6

The Heirs to the Conquest

King Henry against Duke Robert

On the death of William Rufus, the youngest son of William the Conqueror, Henry assumed the crown of England, thus depriving Robert Curthose of his birthright. Robert returned from Jerusalem in September 1100, too late to oppose the coronation of his brother, but he did manage to take back his Duchy.

The situation regarding the succession of 1087 returned. Some of the more powerful barons sought to free themselves from the authority of King Henry, and put themselves behind Robert who set sail for Portsmouth in 1101 with the intention of engaging in battle with his brother. An accord based on a mutual renunciation on the part of the two brothers of their claims to each others' domains provisionally averted the conflict.
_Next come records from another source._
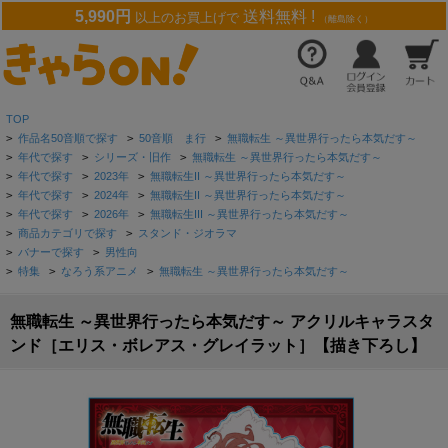
5,990円
送料無料 !
以上のお買上げで
（離島除く）
TOP
>
作品名50音順で探す
>
50音順 ま行
>
無職転生 ～異世界行ったら本気だす～
>
年代で探す
>
シリーズ・旧作
>
無職転生 ～異世界行ったら本気だす～
>
年代で探す
>
2023年
>
無職転生II ～異世界行ったら本気だす～
>
年代で探す
>
2024年
>
無職転生II ～異世界行ったら本気だす～
>
年代で探す
>
2026年
>
無職転生III ～異世界行ったら本気だす～
>
商品カテゴリで探す
>
スタンド・ジオラマ
>
バナーで探す
>
男性向
>
特集
>
なろう系アニメ
>
無職転生 ～異世界行ったら本気だす～
無職転生 ～異世界行ったら本気だす～ アクリルキャラスタ
ンド［エリス・ボレアス・グレイラット］【描き下ろし】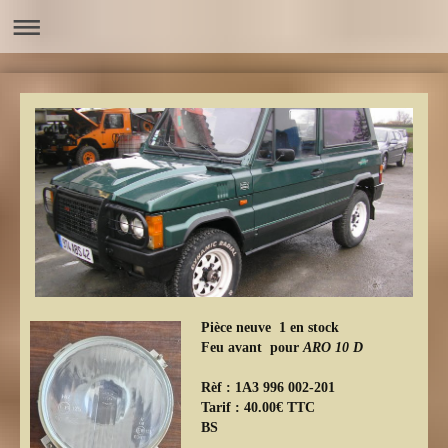
Pièce neuve 1 en stock
Feu avant pour
ARO 10 D
Rèf : 1A3 996 002-201
Tarif : 40.00€ TTC
BS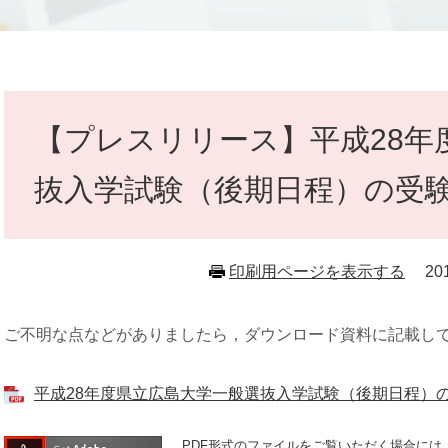
本
文
【プレスリリース】平成28年
抜入学試験（後期日程）の受
印刷用ページを表示する
2
ご不明な点などがありましたら，ダウンロード資料に記載し
平成28年度県立広島大学一般選抜入学試験（後期日程）の受験
PDF形式のファイルをご覧いただく場合には、Ad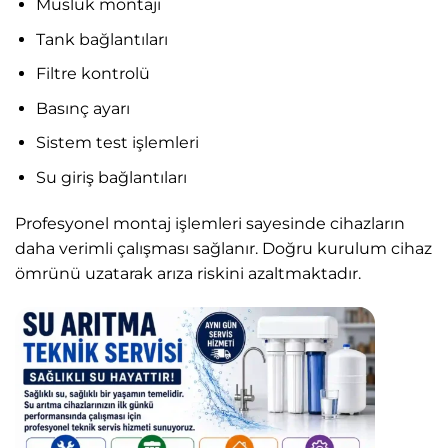
Musluk montajı
Tank bağlantıları
Filtre kontrolü
Basınç ayarı
Sistem test işlemleri
Su giriş bağlantıları
Profesyonel montaj işlemleri sayesinde cihazların
daha verimli çalışması sağlanır. Doğru kurulum cihaz
ömrünü uzatarak arıza riskini azaltmaktadır.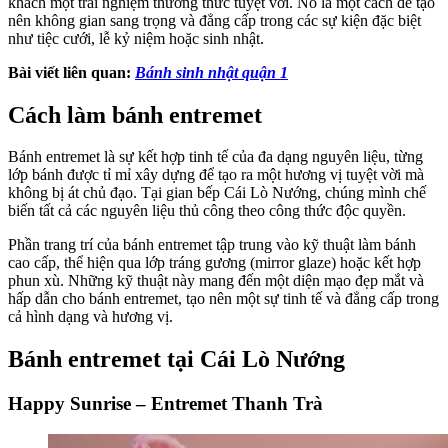
khách một trải nghiệm thưởng thức tuyệt vời. Nó là một cách để tạo
nên không gian sang trọng và đẳng cấp trong các sự kiện đặc biệt
như tiệc cưới, lễ kỷ niệm hoặc sinh nhật.
Bài viết liên quan:
Bánh sinh nhật quận 1
Cách làm bánh entremet
Bánh entremet là sự kết hợp tinh tế của đa dạng nguyên liệu, từng
lớp bánh được tỉ mỉ xây dựng để tạo ra một hương vị tuyệt vời mà
không bị át chủ đạo. Tại gian bếp Cái Lò Nướng, chúng mình chế
biến tất cả các nguyên liệu thủ công theo công thức độc quyền.
Phần trang trí của bánh entremet tập trung vào kỹ thuật làm bánh
cao cấp, thể hiện qua lớp tráng gương (mirror glaze) hoặc kết hợp
phun xù. Những kỹ thuật này mang đến một diện mạo đẹp mắt và
hấp dẫn cho bánh entremet, tạo nên một sự tinh tế và đẳng cấp trong
cả hình dạng và hương vị.
Bánh entremet tại Cái Lò Nướng
Happy Sunrise – Entremet Thanh Trà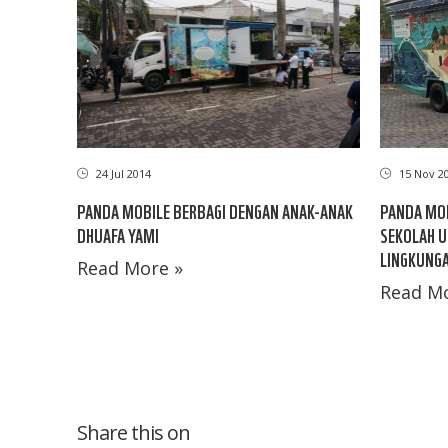
24 Jul 2014
15 Nov 2
PANDA MOBILE BERBAGI DENGAN ANAK-ANAK
PANDA MOB
DHUAFA YAMI
SEKOLAH 
LINGKUNG
Read More »
Read Mo
Share this on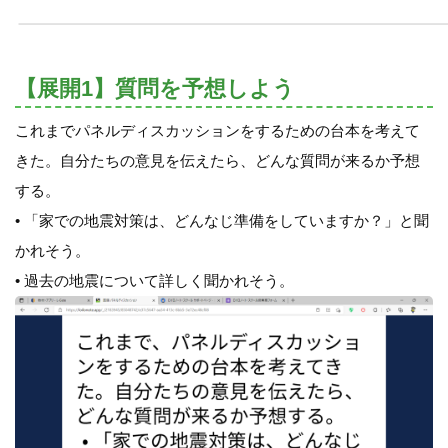
【展開1】質問を予想しよう
これまでパネルディスカッションをするための台本を考えて
きた。自分たちの意見を伝えたら、どんな質問が来るか予想
する。
• 「家での地震対策は、どんなじ準備をしていますか？」と聞
かれそう。
• 過去の地震について詳しく聞かれそう。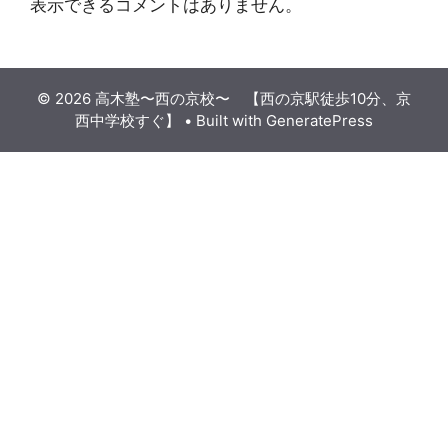
表示できるコメントはありません。
© 2026 高木塾〜西の京校〜 【西の京駅徒歩10分、京
西中学校すぐ】
• Built with
GeneratePress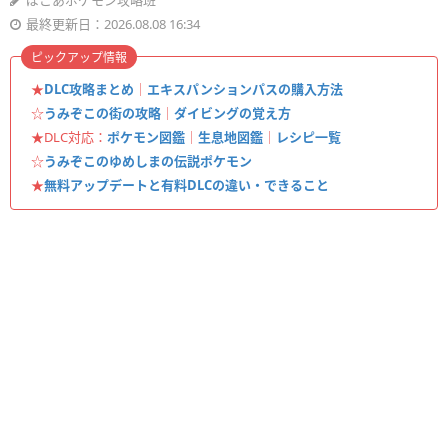
ぽこあポケモン攻略班
最終更新日：2026.08.08 16:34
ピックアップ情報
★
DLC攻略まとめ
｜
エキスパンションパスの購入方法
☆
うみぞこの街の攻略
｜
ダイビングの覚え方
★DLC対応：
ポケモン図鑑
｜
生息地図鑑
｜
レシピ一覧
☆
うみぞこのゆめしまの伝説ポケモン
★
無料アップデートと有料DLCの違い・できること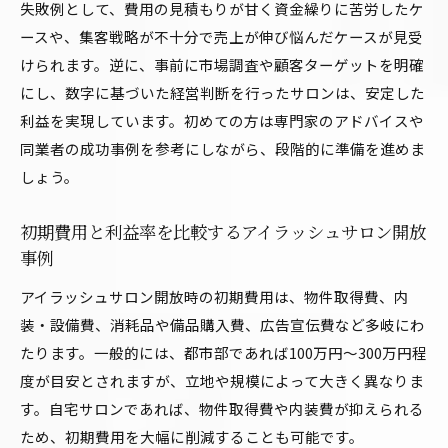
失敗例として、費用の見積もりが甘く資金繰りに苦労したケ
ースや、集客戦略が不十分で売上が伸び悩んだケースが見受
けられます。逆に、事前に市場調査や顧客ターゲットを明確
にし、数字に基づいた経営判断を行ったサロンは、安定した
利益を実現しています。初めての方は専門家のアドバイスや
同業者の成功事例を参考にしながら、段階的に準備を進めま
しょう。
初期費用と利益率を比較するアイラッシュサロン開放
事例
アイラッシュサロン開放時の初期費用は、物件取得費、内
装・設備費、消耗品や備品購入費、広告宣伝費など多岐にわ
たります。一般的には、都市部であれば100万円〜300万円程
度が目安とされますが、立地や規模によって大きく異なりま
す。自宅サロンであれば、物件取得費や内装費が抑えられる
ため、初期費用を大幅に削減することも可能です。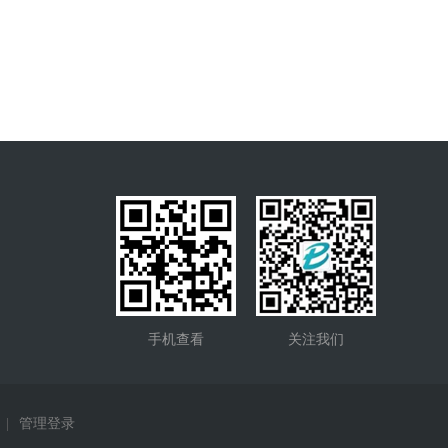
手机查看
关注我们
|
管理登录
Whereas Henry had a firm grip on his kingdom, Robert was once again, however, unable to control the barons' excesses and they resumed their private wars. The most famous of them all Robert of Bellême, faced up to the brothers, both in his Norman domain and in his English earldom of Shrewsbury.

The disorder led many of the Norman barons who were subjects of the King of England to transfer homage to him for their lands held from the Duke of Normandy and to ask him to intervene. In 1104, Henry set sail in his turn, for Normandy, but in 1105 he conducted the decisive offensive. Via Carentan, Bayeux, Caen, and Falaise Henry took control of the towns and strongholds of Normandy. He did not hesitate in his severity against the rebels. Bayeux and its cathedral were burned (1105). The abbey of Saint-Pierre-sur-Dives where an ambush had been set for the Duke-King suffered the same fate in 1106.

Finally, Robert Curthose was defeated and captured at Tinchebray (1106). He was taken into exile at Cardiff castle. Henry I Beauclerc had restored on his own account the estates of William the Conqueror.